4 p.m. — Flood sirens along the Arkansas River in Jenks will sound every 30 minutes until 10 p.m. Sirens are to make the public — especially those without social media or other ways to get information — aware flooding is happening near the river and to take caution and be aware.

Sirens do not meant residents need to evacuate their homes. Jenks officials are still waiting on updated projections based on new release numbers from Keystone Dam.

2:30 p.m. — With flooding in Tulsa County and the city under a state of emergency, Jenks Public Schools officials made Wednesday the district's last day of school. The district will be closed Thursday and Friday.

1 p.m. — River Spirt Casino Resort is closing until further notice as of 2 p.m. because of the anticipated rise in the Arkansas River as the U.S. Army Corps of Engineers increases water releases from Keystone Dam.

Current hotel guests are being relocated to other properties, while the hotel is contacting those with reservations through the weekend to reschedule.

11 a.m. — The U.S. Army Corps of Engineers is again ramping up Keystone Dam releases, which will hit 215,000 cubic feet per second by 2 p.m. Wednesday.

The Corps upped the outflow to 160,000 cfs Tuesday evening, but around 250,000 cfs of water are flowing into the lake from heavy rainfall Monday and Tuesday.

Flooding along the Arkansas River in south Tulsa, Jenks and Bixby will increase accordingly, and Gov. Kevin Stitt said the situation could get worse.

"There’s some more rain in the forecast for northern Oklahoma, the Tulsa area. So, as Keystone gets more and more inflow, that’s going to determine how much water they have to let out into the Arkansas River," Stitt said.

The National Weather Service now expects the Arkansas River to reach 21 feet and remain there into next week.

"Now, we had a flood back in 1984 where they were releasing over 300,000 cfs. I was 7 back then, so I don’t have a lot of recollection of it, but in my time in public office, the rates that we’ll be seeing come out of Keystone are greater than anything the city has dealt with in over a quarter century," said Tulsa Mayor G.T. Bynum.

Stitt and Bynum surveyed flooding and storm damage early Wednesday on an Oklahoma Air National Guard helicopter. Stitt and Bynum said Tulsa County levees are holding and Corps flood models are proving to be accurate.

Bynum said some River Parks are flooded, but they are acting as intended: buffers between neighborhoods and businesses.

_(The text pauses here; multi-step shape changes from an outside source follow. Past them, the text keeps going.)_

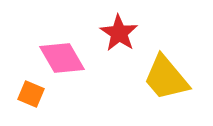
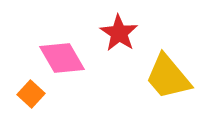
yellow trapezoid: moved 2 px right, 1 px up
orange square: rotated 20 degrees clockwise
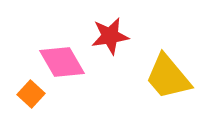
red star: moved 9 px left, 3 px down; rotated 30 degrees clockwise
pink diamond: moved 4 px down
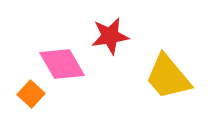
pink diamond: moved 2 px down
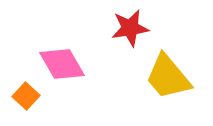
red star: moved 20 px right, 8 px up
orange square: moved 5 px left, 2 px down
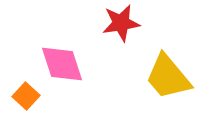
red star: moved 9 px left, 5 px up
pink diamond: rotated 12 degrees clockwise
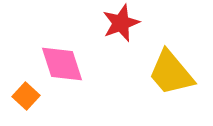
red star: rotated 12 degrees counterclockwise
yellow trapezoid: moved 3 px right, 4 px up
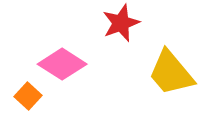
pink diamond: rotated 39 degrees counterclockwise
orange square: moved 2 px right
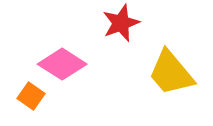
orange square: moved 3 px right; rotated 8 degrees counterclockwise
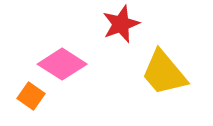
red star: moved 1 px down
yellow trapezoid: moved 7 px left
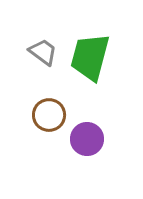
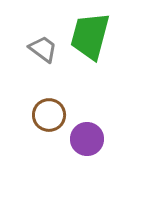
gray trapezoid: moved 3 px up
green trapezoid: moved 21 px up
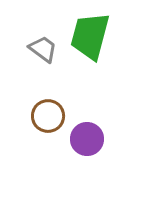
brown circle: moved 1 px left, 1 px down
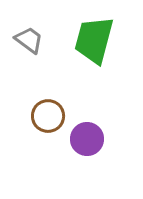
green trapezoid: moved 4 px right, 4 px down
gray trapezoid: moved 14 px left, 9 px up
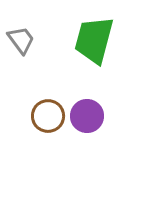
gray trapezoid: moved 8 px left; rotated 16 degrees clockwise
purple circle: moved 23 px up
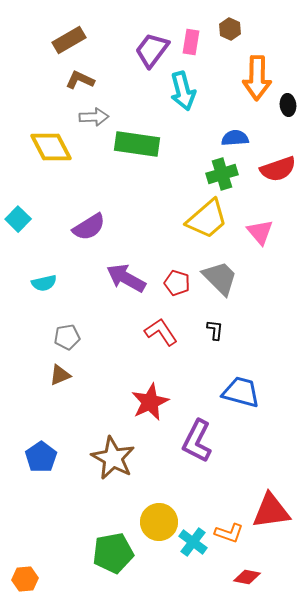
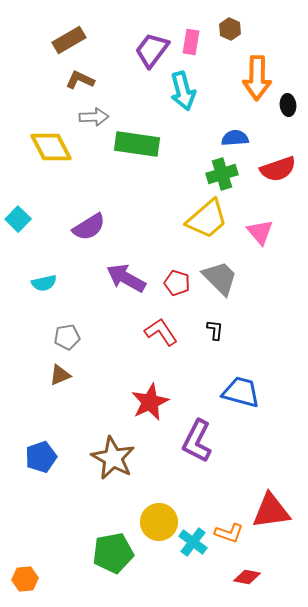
blue pentagon: rotated 16 degrees clockwise
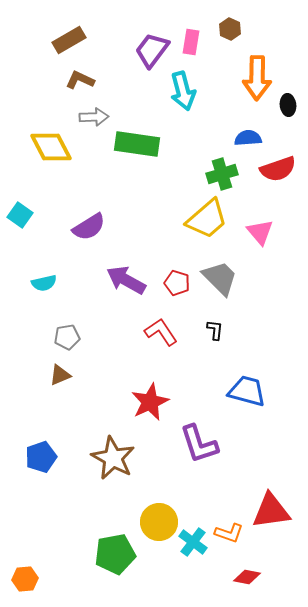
blue semicircle: moved 13 px right
cyan square: moved 2 px right, 4 px up; rotated 10 degrees counterclockwise
purple arrow: moved 2 px down
blue trapezoid: moved 6 px right, 1 px up
purple L-shape: moved 2 px right, 3 px down; rotated 45 degrees counterclockwise
green pentagon: moved 2 px right, 1 px down
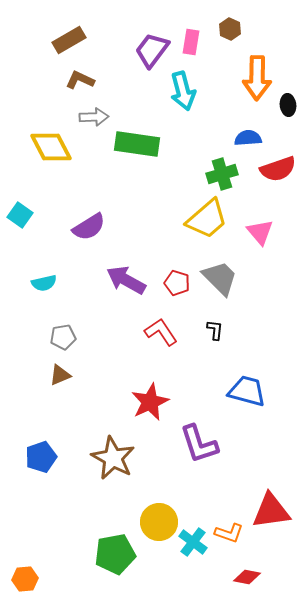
gray pentagon: moved 4 px left
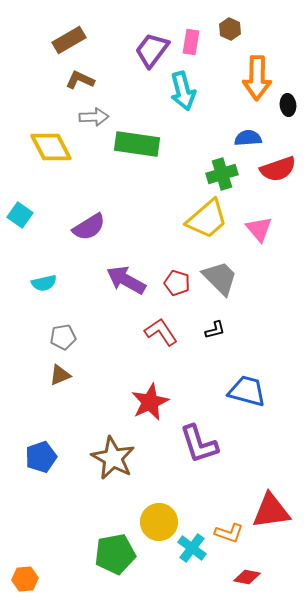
pink triangle: moved 1 px left, 3 px up
black L-shape: rotated 70 degrees clockwise
cyan cross: moved 1 px left, 6 px down
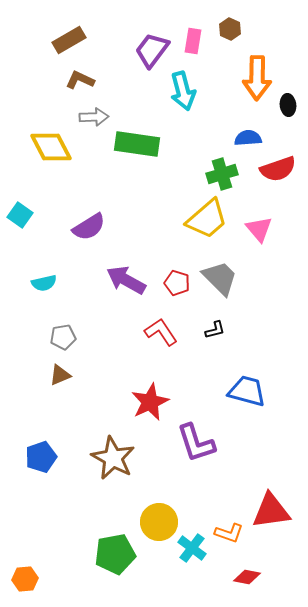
pink rectangle: moved 2 px right, 1 px up
purple L-shape: moved 3 px left, 1 px up
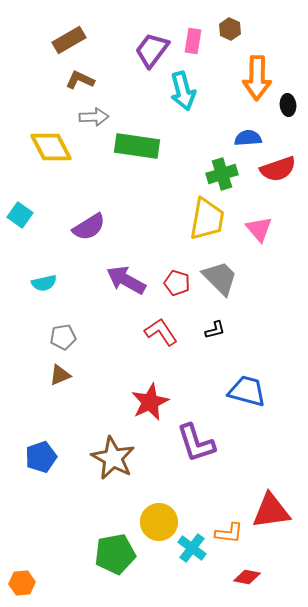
green rectangle: moved 2 px down
yellow trapezoid: rotated 39 degrees counterclockwise
orange L-shape: rotated 12 degrees counterclockwise
orange hexagon: moved 3 px left, 4 px down
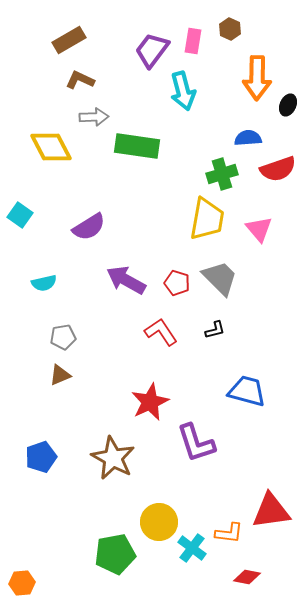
black ellipse: rotated 30 degrees clockwise
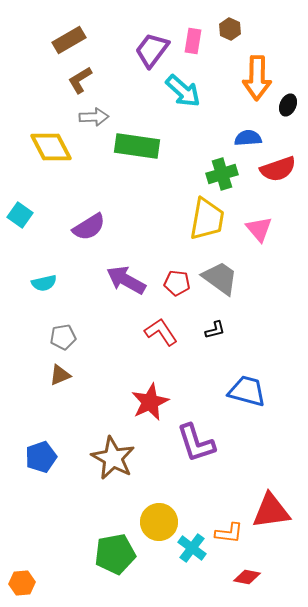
brown L-shape: rotated 56 degrees counterclockwise
cyan arrow: rotated 33 degrees counterclockwise
gray trapezoid: rotated 9 degrees counterclockwise
red pentagon: rotated 10 degrees counterclockwise
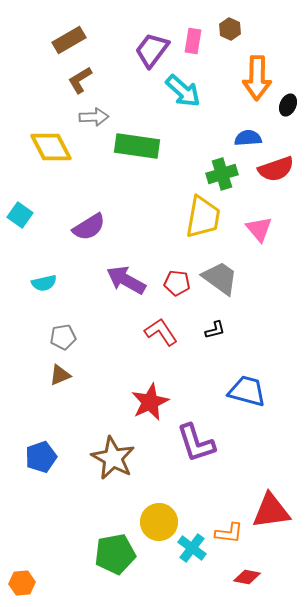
red semicircle: moved 2 px left
yellow trapezoid: moved 4 px left, 2 px up
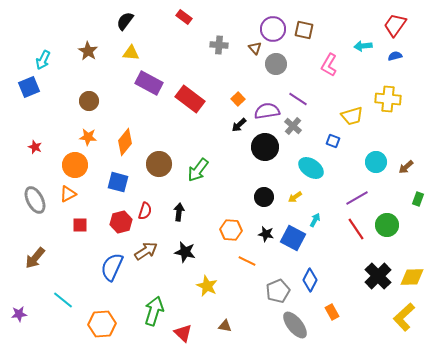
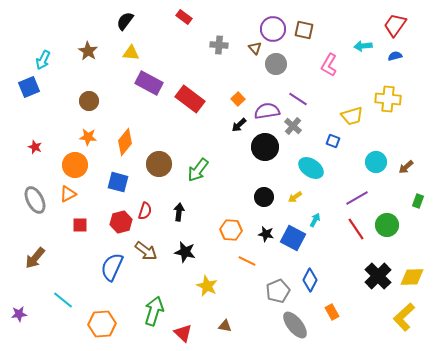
green rectangle at (418, 199): moved 2 px down
brown arrow at (146, 251): rotated 70 degrees clockwise
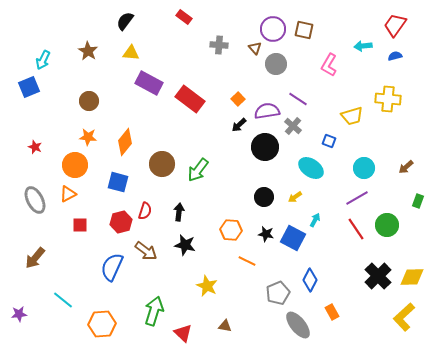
blue square at (333, 141): moved 4 px left
cyan circle at (376, 162): moved 12 px left, 6 px down
brown circle at (159, 164): moved 3 px right
black star at (185, 252): moved 7 px up
gray pentagon at (278, 291): moved 2 px down
gray ellipse at (295, 325): moved 3 px right
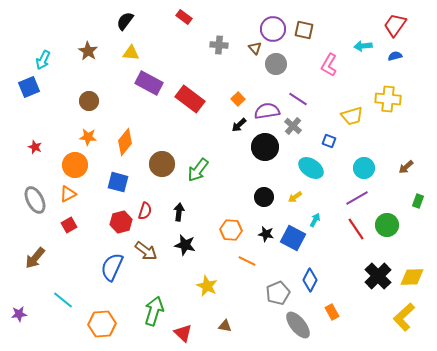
red square at (80, 225): moved 11 px left; rotated 28 degrees counterclockwise
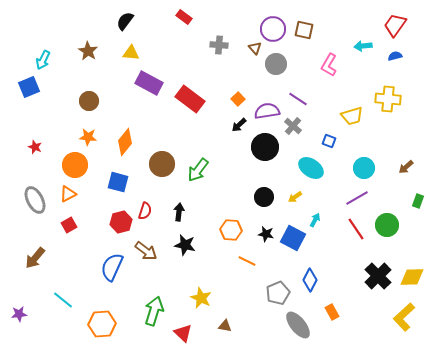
yellow star at (207, 286): moved 6 px left, 12 px down
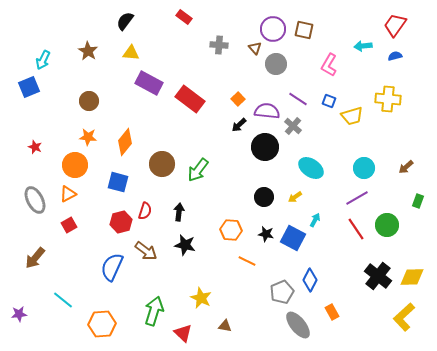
purple semicircle at (267, 111): rotated 15 degrees clockwise
blue square at (329, 141): moved 40 px up
black cross at (378, 276): rotated 8 degrees counterclockwise
gray pentagon at (278, 293): moved 4 px right, 1 px up
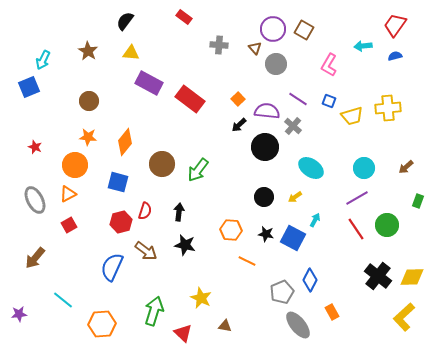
brown square at (304, 30): rotated 18 degrees clockwise
yellow cross at (388, 99): moved 9 px down; rotated 10 degrees counterclockwise
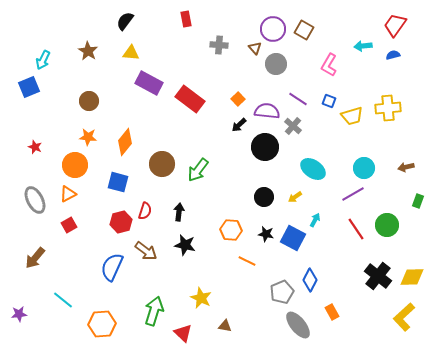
red rectangle at (184, 17): moved 2 px right, 2 px down; rotated 42 degrees clockwise
blue semicircle at (395, 56): moved 2 px left, 1 px up
brown arrow at (406, 167): rotated 28 degrees clockwise
cyan ellipse at (311, 168): moved 2 px right, 1 px down
purple line at (357, 198): moved 4 px left, 4 px up
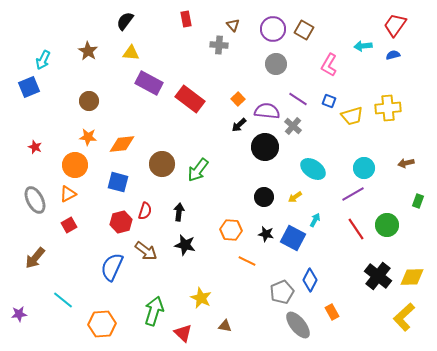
brown triangle at (255, 48): moved 22 px left, 23 px up
orange diamond at (125, 142): moved 3 px left, 2 px down; rotated 44 degrees clockwise
brown arrow at (406, 167): moved 4 px up
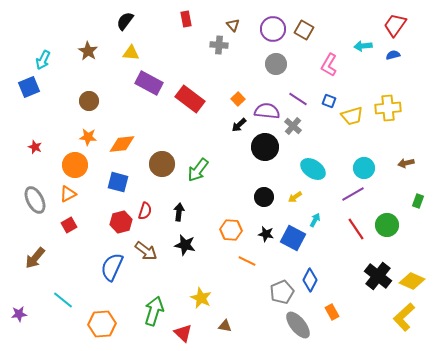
yellow diamond at (412, 277): moved 4 px down; rotated 25 degrees clockwise
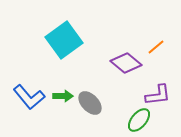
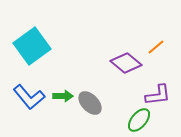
cyan square: moved 32 px left, 6 px down
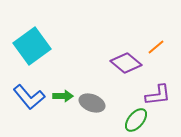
gray ellipse: moved 2 px right; rotated 25 degrees counterclockwise
green ellipse: moved 3 px left
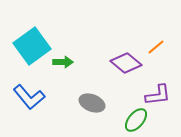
green arrow: moved 34 px up
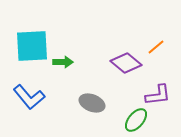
cyan square: rotated 33 degrees clockwise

"I couldn’t help but look out of the helicopter today at our neighbors just north of us in Skiatook and Avant, and you see highways underwater and homes surrounded by water and cars in the middle of water," Bynum said. "I don’t think we face anything like that in Tulsa with this kind of release, but it’s a reminder that flood waters are unpredictable and it’s up to each of us to be cognizant of what’s going on around us."

Officials are now encouraging people to stay aware of potential evacuation recommendations and orders. Bixby is recommending evacuations for neighborhoods, homes and structures in flood plain areas. The Federal Emergency Management Agency has a portal where you can check an address to see whether it's in a flood plain.

Area residents can call 211 to report water in their homes. Officials are encouraging residents and businesses to take flood precautions by packing a bag with medications and clothing, moving valuables to higher spots, documenting possessions for insurance purposes, and preparing to take pets with you or arranging an alternative place for them to stay.